Start of Block

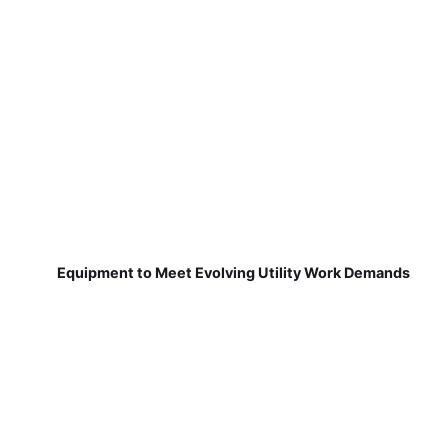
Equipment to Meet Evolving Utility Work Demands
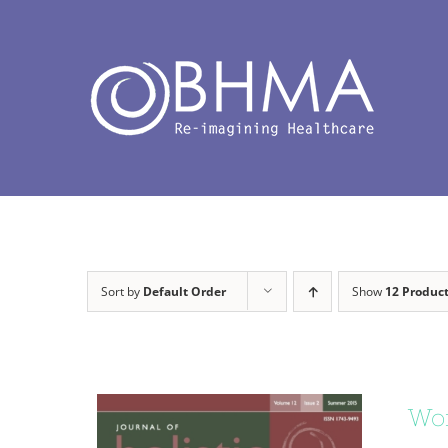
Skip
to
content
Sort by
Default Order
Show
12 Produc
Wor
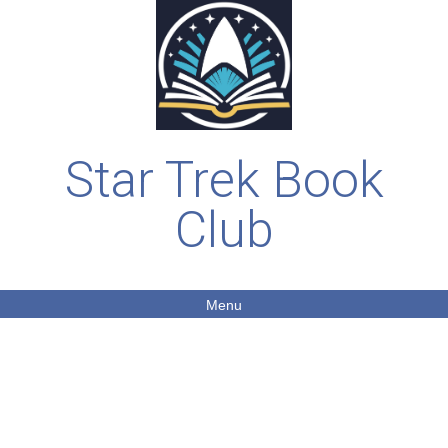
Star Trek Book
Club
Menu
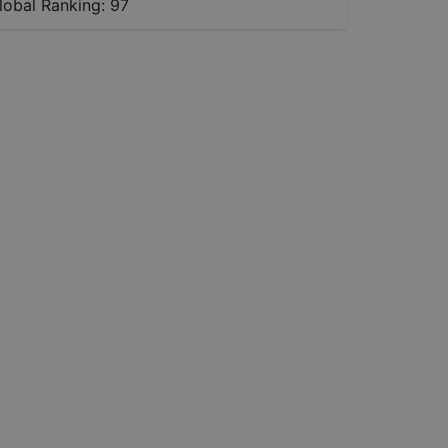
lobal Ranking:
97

End of Block

### [Problem details]
First drop every picture, then print the data above exactly as it stands.

### [Answer for this exercise]
Equipment to Meet Evolving Utility Work Demands
Skip
to
content
Sort by
Default Order
Show
12 Produc
Wor
Star Trek Book
Club
Menu
lobal Ranking:
97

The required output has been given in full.